In considering the NPF process, it is important to note the following factors which differentiate it from the National Spatial Strategy: The NPF will:
- Be a statutory document, approved by the Oireachtas, having been subjected to statutory environmental assessment;
- Be backed by Government, both in terms of the Executive and across Departments and Agencies;
- Be aligned with and supported by public and private investment;
- Be a strategy as opposed to a ‘wish list’, that will involve hard choices;
- Address all parts of Ireland, avoid the perception of ‘winners’ and ‘losers’, but avoid unrealistically seeking to treat all parts of the Country in the same way;
- Include an economic dimension, but not be solely based on economic considerations;
- Include a particular focus on implementation and evaluation, with capacity for review.
The NPF process is a key opportunity to influence the spatial pattern of development throughout Ireland for the benefit of the Country as a whole, over the next twenty years and beyond.
The hard evidence and trends tell us that, if we don’t plan to do anything differently and continue as we have been over the past twenty years, we are almost certain to get more of the same over the next twenty – with congested roads and city centres, ever expanding suburbs and a sense of a Country characterised by an over-heating East Coast and under-utilised potential regionally.
Other proposed/ ongoing amendments to the Planning System
In addition to the implementation of ‘Rebuilding Ireland’, including the roll-out of programmes such as LIHAF, as well as the publication of the NPF in 2017, you will be aware of other significant responsive innovations in the planning system which I am progressing. While I do not have time to go into these in detail this morning, it is worth briefly listing them:
- Finalisation of Wind Energy Development Guidelines;
- Vacant Housing Reuse Strategy;
- Planning & Development (Amendment) Bill 2016 – Committee Stage: 12th April, enactment June/July – including the establishment of the Office of Planning Regulator etc.

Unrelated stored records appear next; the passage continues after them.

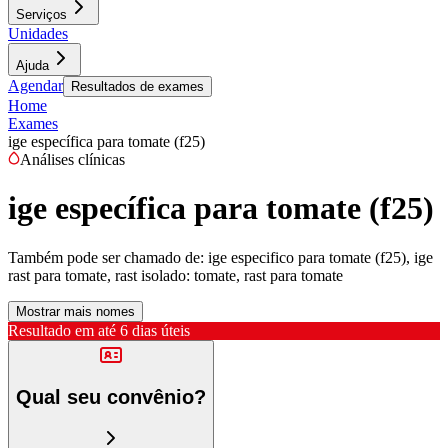
Serviços
Unidades
Ajuda
Agendar
Resultados de exames
Home
Exames
ige específica para tomate (f25)
Análises clínicas
ige específica para tomate (f25)
Também pode ser chamado de:
ige especifico para tomate (f25), ige
rast para tomate, rast isolado: tomate, rast para tomate
Mostrar mais nomes
Resultado em até
6 dias úteis
Qual seu convênio?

- Transposition of EIA Directive;
- Exempted Development Regulations – broadband, flood relief works, change of use of vacant commercial to residential use;
- Draft EU Commercial Peat Regulations;
- New Urban Renewal Scheme;
- Co-ordination of implementation of Vacant Site Levy;
- Publication of further Planning Bill H2 2017 to provide for legislative changes recommended in ABP Review Group Report;
- Revisions to Rural Housing Guidelines.
Many of you will also be aware of the commitment in the Programme for Partnership Government to commission a “root and branch” review of the planning system with the aim of reducing the uncertainty and length of planning processes. Noting the significant changes being implemented in the planning system by ‘Rebuilding Ireland’ including the introduction of new planning application procedures for ‘Strategic Housing Development’, having regard to the forthcoming Planning & Development (Amendment) Bill 2016 which will establish the Office of Planning Regulator, and having to the ongoing consultation work for the National Planning Framework, it would be sensible to commence this “root and branch” review once these significant changes are more established.
I note that the NPF team has received a submission from the IPI on the NPF Issues Paper, among the hundreds of other submissions received. In this regard, there will be a further opportunity for the Institute to share its views once the draft of ‘Ireland 2040 Our Plan’ has been published later this year. I therefore look forward to further engagement with the Institute and the various structures for planning at national, regional and local levels not only relating to the NPF but otherwise relating to the implementation of the Government’s ambitious and innovative programme for planning in Ireland in the years ahead.
As with the members of your Institute, I want to ensure, above all, that Ireland continues to benefit from a responsive, effective and high quality planning process that will guide our path to a more sustainable future, looking after the longer term interests of our economy and of our local communities.
I wish you every success over the remainder of your conference.